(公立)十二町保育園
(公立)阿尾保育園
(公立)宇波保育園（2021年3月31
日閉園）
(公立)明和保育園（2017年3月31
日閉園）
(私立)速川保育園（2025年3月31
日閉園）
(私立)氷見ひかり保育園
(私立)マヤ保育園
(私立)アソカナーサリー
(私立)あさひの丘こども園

++++

- Problem:
All of the records must be repeated exactly.

- Answer section:
(公立)十二町保育園
(公立)阿尾保育園
(公立)宇波保育園（2021年3月31
日閉園）
(公立)明和保育園（2017年3月31
日閉園）
(私立)速川保育園（2025年3月31
日閉園）
(私立)氷見ひかり保育園
(私立)マヤ保育園
(私立)アソカナーサリー
(私立)あさひの丘こども園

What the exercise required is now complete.